Exercise directions: Nothing should differ between your answer and the records.

Dataset excerpts:
[Start of Attachment]

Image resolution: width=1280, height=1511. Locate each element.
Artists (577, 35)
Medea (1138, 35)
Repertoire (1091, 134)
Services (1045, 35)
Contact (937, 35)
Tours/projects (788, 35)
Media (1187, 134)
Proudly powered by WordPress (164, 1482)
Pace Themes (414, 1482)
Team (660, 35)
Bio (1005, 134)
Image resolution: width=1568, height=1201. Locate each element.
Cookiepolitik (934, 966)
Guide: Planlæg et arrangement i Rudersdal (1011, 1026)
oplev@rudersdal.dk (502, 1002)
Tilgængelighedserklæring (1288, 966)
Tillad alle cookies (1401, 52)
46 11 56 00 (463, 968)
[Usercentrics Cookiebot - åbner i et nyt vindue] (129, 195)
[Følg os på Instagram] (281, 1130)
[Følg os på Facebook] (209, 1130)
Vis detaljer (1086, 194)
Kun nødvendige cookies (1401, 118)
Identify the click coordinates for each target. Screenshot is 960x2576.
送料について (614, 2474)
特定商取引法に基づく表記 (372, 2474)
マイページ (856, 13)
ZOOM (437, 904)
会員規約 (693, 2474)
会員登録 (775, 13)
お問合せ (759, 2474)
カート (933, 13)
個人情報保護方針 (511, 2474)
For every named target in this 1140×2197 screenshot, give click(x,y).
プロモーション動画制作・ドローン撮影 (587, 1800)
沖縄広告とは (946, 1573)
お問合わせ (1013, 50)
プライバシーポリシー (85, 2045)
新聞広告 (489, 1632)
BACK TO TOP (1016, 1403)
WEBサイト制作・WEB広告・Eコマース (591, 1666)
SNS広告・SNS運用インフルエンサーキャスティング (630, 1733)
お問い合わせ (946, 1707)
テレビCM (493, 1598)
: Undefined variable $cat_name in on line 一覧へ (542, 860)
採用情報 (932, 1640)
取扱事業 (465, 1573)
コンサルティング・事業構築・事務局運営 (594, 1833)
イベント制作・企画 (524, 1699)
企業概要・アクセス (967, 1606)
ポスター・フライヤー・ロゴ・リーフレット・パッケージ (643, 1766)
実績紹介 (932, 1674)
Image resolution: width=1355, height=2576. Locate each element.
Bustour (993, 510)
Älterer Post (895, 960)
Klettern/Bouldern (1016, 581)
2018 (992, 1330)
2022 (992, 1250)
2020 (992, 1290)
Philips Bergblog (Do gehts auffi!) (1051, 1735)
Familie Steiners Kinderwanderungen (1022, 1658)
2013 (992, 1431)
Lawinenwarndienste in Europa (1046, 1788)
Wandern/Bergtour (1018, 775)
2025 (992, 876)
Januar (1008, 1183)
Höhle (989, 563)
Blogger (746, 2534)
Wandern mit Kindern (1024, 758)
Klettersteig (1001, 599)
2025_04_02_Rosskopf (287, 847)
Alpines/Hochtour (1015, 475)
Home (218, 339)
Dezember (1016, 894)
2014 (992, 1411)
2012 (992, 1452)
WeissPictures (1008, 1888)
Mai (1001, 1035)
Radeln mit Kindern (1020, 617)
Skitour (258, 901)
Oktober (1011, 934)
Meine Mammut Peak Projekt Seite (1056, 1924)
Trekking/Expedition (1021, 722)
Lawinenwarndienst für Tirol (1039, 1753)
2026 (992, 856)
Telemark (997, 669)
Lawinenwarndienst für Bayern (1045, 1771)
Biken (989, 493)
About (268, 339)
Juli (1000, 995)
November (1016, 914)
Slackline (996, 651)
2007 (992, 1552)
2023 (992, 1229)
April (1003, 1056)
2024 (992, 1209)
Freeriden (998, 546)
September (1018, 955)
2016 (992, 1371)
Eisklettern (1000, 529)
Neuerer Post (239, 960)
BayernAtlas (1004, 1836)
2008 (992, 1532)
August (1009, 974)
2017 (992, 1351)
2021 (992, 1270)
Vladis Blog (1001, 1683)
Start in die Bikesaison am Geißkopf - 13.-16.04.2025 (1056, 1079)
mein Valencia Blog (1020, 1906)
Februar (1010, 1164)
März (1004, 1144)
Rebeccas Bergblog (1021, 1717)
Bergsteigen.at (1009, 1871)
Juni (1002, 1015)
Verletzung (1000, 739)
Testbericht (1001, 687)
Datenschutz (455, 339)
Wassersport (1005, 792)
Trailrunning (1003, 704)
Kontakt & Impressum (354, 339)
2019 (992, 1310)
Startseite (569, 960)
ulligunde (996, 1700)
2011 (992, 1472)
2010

[End of Attachment]

Output of the exercise:
Image resolution: width=1280, height=1511. Locate each element.
Artists (577, 35)
Medea (1138, 35)
Repertoire (1091, 134)
Services (1045, 35)
Contact (937, 35)
Tours/projects (788, 35)
Media (1187, 134)
Proudly powered by WordPress (164, 1482)
Pace Themes (414, 1482)
Team (660, 35)
Bio (1005, 134)
Image resolution: width=1568, height=1201. Locate each element.
Cookiepolitik (934, 966)
Guide: Planlæg et arrangement i Rudersdal (1011, 1026)
oplev@rudersdal.dk (502, 1002)
Tilgængelighedserklæring (1288, 966)
Tillad alle cookies (1401, 52)
46 11 56 00 (463, 968)
[Usercentrics Cookiebot - åbner i et nyt vindue] (129, 195)
[Følg os på Instagram] (281, 1130)
[Følg os på Facebook] (209, 1130)
Vis detaljer (1086, 194)
Kun nødvendige cookies (1401, 118)
Identify the click coordinates for each target. Screenshot is 960x2576.
送料について (614, 2474)
特定商取引法に基づく表記 (372, 2474)
マイページ (856, 13)
ZOOM (437, 904)
会員規約 (693, 2474)
会員登録 (775, 13)
お問合せ (759, 2474)
カート (933, 13)
個人情報保護方針 (511, 2474)
For every named target in this 1140×2197 screenshot, give click(x,y).
プロモーション動画制作・ドローン撮影 (587, 1800)
沖縄広告とは (946, 1573)
お問合わせ (1013, 50)
プライバシーポリシー (85, 2045)
新聞広告 (489, 1632)
BACK TO TOP (1016, 1403)
WEBサイト制作・WEB広告・Eコマース (591, 1666)
SNS広告・SNS運用インフルエンサーキャスティング (630, 1733)
お問い合わせ (946, 1707)
テレビCM (493, 1598)
: Undefined variable $cat_name in on line 一覧へ (542, 860)
採用情報 (932, 1640)
取扱事業 (465, 1573)
コンサルティング・事業構築・事務局運営 (594, 1833)
イベント制作・企画 (524, 1699)
企業概要・アクセス (967, 1606)
ポスター・フライヤー・ロゴ・リーフレット・パッケージ (643, 1766)
実績紹介 (932, 1674)
Image resolution: width=1355, height=2576. Locate each element.
Bustour (993, 510)
Älterer Post (895, 960)
Klettern/Bouldern (1016, 581)
2018 (992, 1330)
2022 (992, 1250)
2020 (992, 1290)
Philips Bergblog (Do gehts auffi!) (1051, 1735)
Familie Steiners Kinderwanderungen (1022, 1658)
2013 (992, 1431)
Lawinenwarndienste in Europa (1046, 1788)
Wandern/Bergtour (1018, 775)
2025 (992, 876)
Januar (1008, 1183)
Höhle (989, 563)
Blogger (746, 2534)
Wandern mit Kindern (1024, 758)
Klettersteig (1001, 599)
2025_04_02_Rosskopf (287, 847)
Alpines/Hochtour (1015, 475)
Home (218, 339)
Dezember (1016, 894)
2014 (992, 1411)
2012 (992, 1452)
WeissPictures (1008, 1888)
Mai (1001, 1035)
Radeln mit Kindern (1020, 617)
Skitour (258, 901)
Oktober (1011, 934)
Meine Mammut Peak Projekt Seite (1056, 1924)
Trekking/Expedition (1021, 722)
Lawinenwarndienst für Tirol (1039, 1753)
2026 (992, 856)
Telemark (997, 669)
Lawinenwarndienst für Bayern (1045, 1771)
Biken (989, 493)
About (268, 339)
Juli (1000, 995)
November (1016, 914)
Slackline (996, 651)
2007 (992, 1552)
2023 (992, 1229)
April (1003, 1056)
2024 (992, 1209)
Freeriden (998, 546)
September (1018, 955)
2016 (992, 1371)
Eisklettern (1000, 529)
Neuerer Post (239, 960)
BayernAtlas (1004, 1836)
2008 (992, 1532)
August (1009, 974)
2017 (992, 1351)
2021 (992, 1270)
Vladis Blog (1001, 1683)
Start in die Bikesaison am Geißkopf - 13.-16.04.2025 (1056, 1079)
mein Valencia Blog (1020, 1906)
Februar (1010, 1164)
März (1004, 1144)
Rebeccas Bergblog (1021, 1717)
Bergsteigen.at (1009, 1871)
Juni (1002, 1015)
Verletzung (1000, 739)
Testbericht (1001, 687)
Datenschutz (455, 339)
Wassersport (1005, 792)
Trailrunning (1003, 704)
Kontakt & Impressum (354, 339)
2019 (992, 1310)
Startseite (569, 960)
ulligunde (996, 1700)
2011 (992, 1472)
2010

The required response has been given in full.